Less known than the written diary is that Anne Frank also narrated her experiences during World War II. Not only did she make drawings and doodles herself, she also cut out and selected postcards and images from magazines which she attached to her wall. This paper analyzes what those images tell us about her development as a teenager, and how they evoke a world outside Prinsengracht 263, in Amsterdam and beyond.
Yet Anne Frank’s visual diary does more than that. It also invites us to reflect on how people – young and old – nowadays collect images of themselves and project that into the world. Anne Frank’s wall of images can be seen as a precursor of social media, such as Facebook, Instagram, and Pinterest. With the notable difference that Anne Frank did not only garner images to give herself a place in the world, but also bring the world into her room, into her life.
Prof. dr. Diederik Oostdijk (1972) is professor of English and American Literature at the Faculty of Humanities, Vrije Universiteit Amsterdam. Most recently, he published two books on the Netherlands Carillon in Arlington, a gift the Netherlands gave to the people of the United States to thank them for helping to liberate the Netherlands during World War II and for the Marshall Aid. Bells for America was published by Penn State University Press in 2019, and a lavishly illustrated Dutch version titled Klokken voor Amerika was published by Boom in 2020. A bilingual exhibit based on this story is mounted at Museum Klok & Peel in Asten, the Netherlands, which runs until May 2021.
Nadia Bouras
Een klas apart: de coming of age van een generatie Marokkaans-Amsterdamse leerlingen op de Arabische school (in Dutch)
Lang voor de huidige discussie over bijzonder onderwijs richtte het predikantenechtpaar Boiten-Du Rieu in 1971 midden op de Amsterdamse Wallen de Arabische School van Amsterdam op. Een aparte school met alleen maar kinderen van Marokkaanse gastarbeiders. De leerlingen kregen er naast het Nederlandse onderwijs elke dag Arabisch ter voorbereiding op hun terugkeer naar Marokko. Maar de gezinnen bleven, de kinderen werden Amsterdammers, en in 1996, 25 jaar na de oprichting, hield de Arabische School op te bestaan.
Een klas apart is de unieke geschiedenis van de eerste Arabische school van Nederland, die uitgroeide tot een van de grootste basisscholen van Amsterdam, en de persoonlijke zoektocht van Nadia Bouras naar hoe het haar en haar klasgenoten verging. Wat bezielde twee Amsterdamse dominees om een school voor Marokkaanse kinderen te beginnen? Wat is er geworden van juf Fatima die keiharde tucht en orde in het klaslokaal niet schuwde? Welke invloed had de school op de ontwikkeling van de leerlingen?
De geschiedenis van de Arabische School vertelt het coming of age-verhaal van een generatie Amsterdamse kinderen. Met een Marokkaanse achtergrond weliswaar, maar onmiskenbaar Amsterdams. Nu, een kwarteeuw later, zijn ze volwassen en nieuwsgierig naar hun geschiedenis. Ze zijn in de stad geïntegreerd en één geworden met de Amsterdamse identiteit. Maar dat proces is pas compleet als ze ook in haar geschiedenis zijn geworteld. Het verhaal van de Arabische School van Amsterdam is daarvan het tastbare bewijs.

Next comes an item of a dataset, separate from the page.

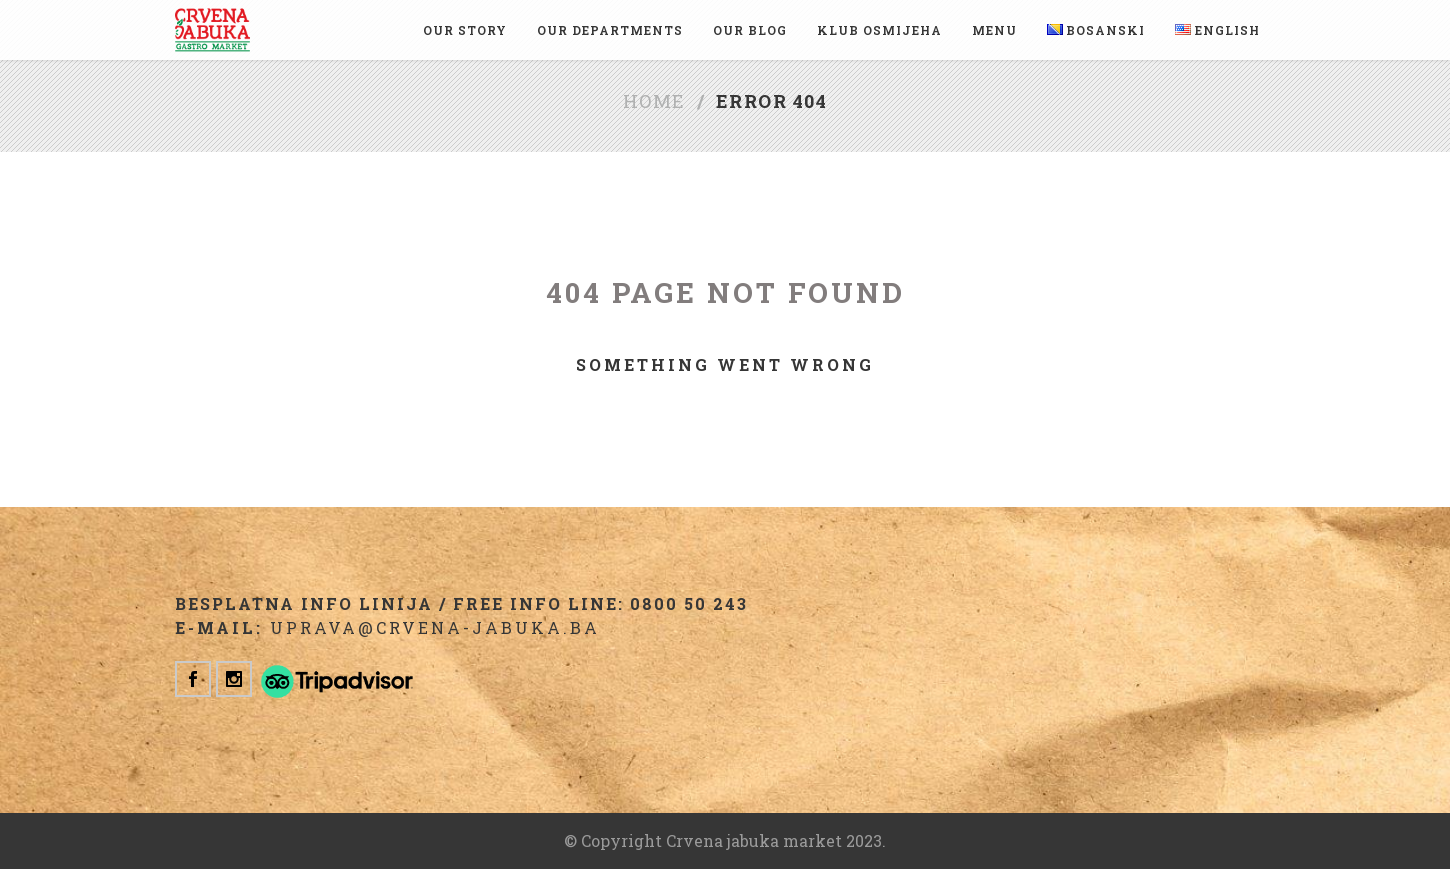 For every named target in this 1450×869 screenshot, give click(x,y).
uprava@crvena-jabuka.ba (435, 627)
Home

Dr. Nadia Bouras is University Lecturer in Social and Migration history, History Department, Leiden University. Bouras is an expert in the field of the migration and integration of Moroccan people in the Netherlands. She is an Assistant Professor in the History and Urban Studies departments, and is also a representative of the Netherlands Institute in Morocco (NIMAR). Nadia Bouras makes regular media appearances on current affairs relating to migration and integration.